The verification proceeds in two steps:
- Missing field check -- If projection is not allowed, the system computes the set of table schema fields that are absent from the writer schema (excluding partition columns). If any are missing, a MissingSchemaFieldException is thrown.
- Reader/writer compatibility check -- If validation is enabled and no partition columns are being dropped, the system performs a full reader/writer compatibility analysis. This walks the writer and table schema trees in parallel, checking that every writer field has a corresponding reader field of a compatible type. The result is a SchemaPairCompatibility object that is either COMPATIBLE or INCOMPATIBLE with a descriptive message.
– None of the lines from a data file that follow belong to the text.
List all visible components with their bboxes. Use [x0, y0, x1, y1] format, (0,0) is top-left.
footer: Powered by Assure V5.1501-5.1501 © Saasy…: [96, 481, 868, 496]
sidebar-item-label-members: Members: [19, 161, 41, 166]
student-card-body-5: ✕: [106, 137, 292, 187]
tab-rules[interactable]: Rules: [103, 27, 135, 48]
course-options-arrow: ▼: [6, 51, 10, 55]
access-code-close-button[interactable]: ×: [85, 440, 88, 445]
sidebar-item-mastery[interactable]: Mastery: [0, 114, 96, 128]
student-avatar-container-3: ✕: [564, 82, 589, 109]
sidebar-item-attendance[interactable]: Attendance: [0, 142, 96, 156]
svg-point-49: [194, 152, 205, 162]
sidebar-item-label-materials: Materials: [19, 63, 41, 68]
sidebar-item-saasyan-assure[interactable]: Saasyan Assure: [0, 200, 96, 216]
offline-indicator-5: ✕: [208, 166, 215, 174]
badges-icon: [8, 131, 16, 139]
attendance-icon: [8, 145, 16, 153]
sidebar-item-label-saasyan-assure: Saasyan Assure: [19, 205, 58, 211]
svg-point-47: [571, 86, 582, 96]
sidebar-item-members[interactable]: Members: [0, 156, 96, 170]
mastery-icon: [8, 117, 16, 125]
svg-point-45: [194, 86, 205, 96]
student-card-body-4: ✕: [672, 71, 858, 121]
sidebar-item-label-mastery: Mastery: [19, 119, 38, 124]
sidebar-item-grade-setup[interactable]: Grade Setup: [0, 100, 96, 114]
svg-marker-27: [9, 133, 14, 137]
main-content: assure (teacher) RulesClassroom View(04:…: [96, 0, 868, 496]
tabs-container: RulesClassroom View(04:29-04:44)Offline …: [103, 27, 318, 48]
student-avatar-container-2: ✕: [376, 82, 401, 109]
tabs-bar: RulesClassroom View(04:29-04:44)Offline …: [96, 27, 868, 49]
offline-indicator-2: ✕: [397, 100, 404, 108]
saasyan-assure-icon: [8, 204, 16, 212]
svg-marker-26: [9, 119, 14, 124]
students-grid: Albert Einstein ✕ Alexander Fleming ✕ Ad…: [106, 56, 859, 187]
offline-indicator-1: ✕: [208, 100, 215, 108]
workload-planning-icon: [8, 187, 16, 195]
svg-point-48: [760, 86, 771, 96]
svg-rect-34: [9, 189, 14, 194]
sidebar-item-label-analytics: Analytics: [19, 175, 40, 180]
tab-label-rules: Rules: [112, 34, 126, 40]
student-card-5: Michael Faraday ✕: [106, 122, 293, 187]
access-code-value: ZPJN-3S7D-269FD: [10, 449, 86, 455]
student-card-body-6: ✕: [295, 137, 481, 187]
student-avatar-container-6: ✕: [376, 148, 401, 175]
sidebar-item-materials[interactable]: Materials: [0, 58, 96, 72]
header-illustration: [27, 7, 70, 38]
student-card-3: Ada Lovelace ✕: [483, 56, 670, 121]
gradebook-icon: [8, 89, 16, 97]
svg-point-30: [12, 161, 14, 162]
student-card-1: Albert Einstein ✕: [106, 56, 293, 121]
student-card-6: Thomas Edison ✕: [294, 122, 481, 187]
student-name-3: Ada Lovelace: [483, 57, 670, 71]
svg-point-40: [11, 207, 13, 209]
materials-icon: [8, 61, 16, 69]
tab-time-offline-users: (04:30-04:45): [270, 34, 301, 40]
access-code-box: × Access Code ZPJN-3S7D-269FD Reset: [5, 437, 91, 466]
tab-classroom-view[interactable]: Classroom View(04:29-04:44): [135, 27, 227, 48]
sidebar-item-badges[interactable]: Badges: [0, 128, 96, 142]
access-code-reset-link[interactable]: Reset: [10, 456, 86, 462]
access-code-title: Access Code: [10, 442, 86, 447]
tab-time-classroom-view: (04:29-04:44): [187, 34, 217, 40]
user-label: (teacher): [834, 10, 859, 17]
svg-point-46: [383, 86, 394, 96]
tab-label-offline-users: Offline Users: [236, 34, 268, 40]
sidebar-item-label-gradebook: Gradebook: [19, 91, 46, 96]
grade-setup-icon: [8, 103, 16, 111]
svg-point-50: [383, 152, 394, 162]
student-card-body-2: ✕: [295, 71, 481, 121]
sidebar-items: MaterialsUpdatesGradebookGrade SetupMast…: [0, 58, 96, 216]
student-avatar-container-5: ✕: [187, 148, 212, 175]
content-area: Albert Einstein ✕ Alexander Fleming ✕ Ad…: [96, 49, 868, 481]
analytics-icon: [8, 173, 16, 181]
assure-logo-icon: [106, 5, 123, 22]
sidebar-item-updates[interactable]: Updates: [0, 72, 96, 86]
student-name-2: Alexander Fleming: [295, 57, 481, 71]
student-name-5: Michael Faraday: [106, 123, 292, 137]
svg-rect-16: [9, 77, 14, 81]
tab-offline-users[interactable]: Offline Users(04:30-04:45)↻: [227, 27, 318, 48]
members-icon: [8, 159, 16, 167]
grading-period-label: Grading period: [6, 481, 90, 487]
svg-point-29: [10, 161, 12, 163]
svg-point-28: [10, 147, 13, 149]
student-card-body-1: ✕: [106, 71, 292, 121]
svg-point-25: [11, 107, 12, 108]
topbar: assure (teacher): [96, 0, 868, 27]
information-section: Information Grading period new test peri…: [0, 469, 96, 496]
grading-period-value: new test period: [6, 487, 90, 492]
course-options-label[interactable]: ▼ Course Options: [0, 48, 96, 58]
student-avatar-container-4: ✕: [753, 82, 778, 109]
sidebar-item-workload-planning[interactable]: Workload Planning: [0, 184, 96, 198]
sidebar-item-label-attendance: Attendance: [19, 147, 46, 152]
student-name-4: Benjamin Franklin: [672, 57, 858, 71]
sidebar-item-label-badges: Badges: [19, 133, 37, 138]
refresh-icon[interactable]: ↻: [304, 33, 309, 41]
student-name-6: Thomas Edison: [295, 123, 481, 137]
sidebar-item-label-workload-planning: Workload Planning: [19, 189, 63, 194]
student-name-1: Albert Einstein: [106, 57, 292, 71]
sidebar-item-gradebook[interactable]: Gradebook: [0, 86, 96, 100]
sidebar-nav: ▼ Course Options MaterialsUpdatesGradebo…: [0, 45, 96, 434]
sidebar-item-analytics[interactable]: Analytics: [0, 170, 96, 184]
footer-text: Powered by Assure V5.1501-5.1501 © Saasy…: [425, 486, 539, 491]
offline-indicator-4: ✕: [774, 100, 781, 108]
This two-step design allows the system to provide precise error messages: missing fields are reported by name, while type mismatches are reported with full schema context.
Usage
Apply Schema Compatibility Verification whenever:
- A write operation (INSERT, UPSERT, BULK_INSERT) is about to produce records.
- A new writer schema is introduced via a Flink streaming job restart.
- An incoming schema evolution (ALTER TABLE) must be validated against the existing table schema.
- A compaction or clustering job merges files and needs to ensure the output schema is compatible with the table schema.
Theoretical Basis
Schema compatibility is rooted in the theory of subtyping in type systems. A writer schema W is compatible with a reader schema R if W is a subtype of R under the schema's type rules. For record types, this means:
- Every field in R that has no default must exist in W (completeness).
- For every field that exists in both R and W, the type in W must be promotable to the type in R (covariance for read, contravariance for write).
- Additional fields in W that are not in R are safely ignored (structural subtyping).
Pseudocode for schema compatibility checking:
function checkSchemaCompatible(tableSchema, writerSchema, shouldValidate, allowProjection, partitionColumns):
assert tableSchema != null and writerSchema != null
// Step 1: Missing field check
if not allowProjection:
missingFields = findMissingFields(tableSchema, writerSchema, partitionColumns)
if missingFields is not empty:
throw MissingSchemaFieldException(missingFields)
// Step 2: Reader/writer compatibility check
if partitionColumns is empty and shouldValidate:
result = checkReaderWriterCompatibility(writerSchema, tableSchema, checkNaming=true)
if result.type != COMPATIBLE:
throw SchemaBackwardsCompatibilityException(result)
Pseudocode for reader/writer compatibility:
function checkReaderWriterCompatibility(reader, writer, checkNamingOverride):
compatibility = ReaderWriterCompatibilityChecker(checkNamingOverride)
.getCompatibility(reader, writer)
message = formatMessage(compatibility, reader, writer)
return SchemaPairCompatibility(compatibility, reader, writer, message)
The checker walks the two schema trees using a stack-based algorithm. For each pair of (readerField, writerField), it verifies type compatibility recursively. Union types, arrays, maps, and nested records are all handled with type-specific rules derived from the Avro specification (with Hudi-specific relaxations such as ignoring schema names outside of unions).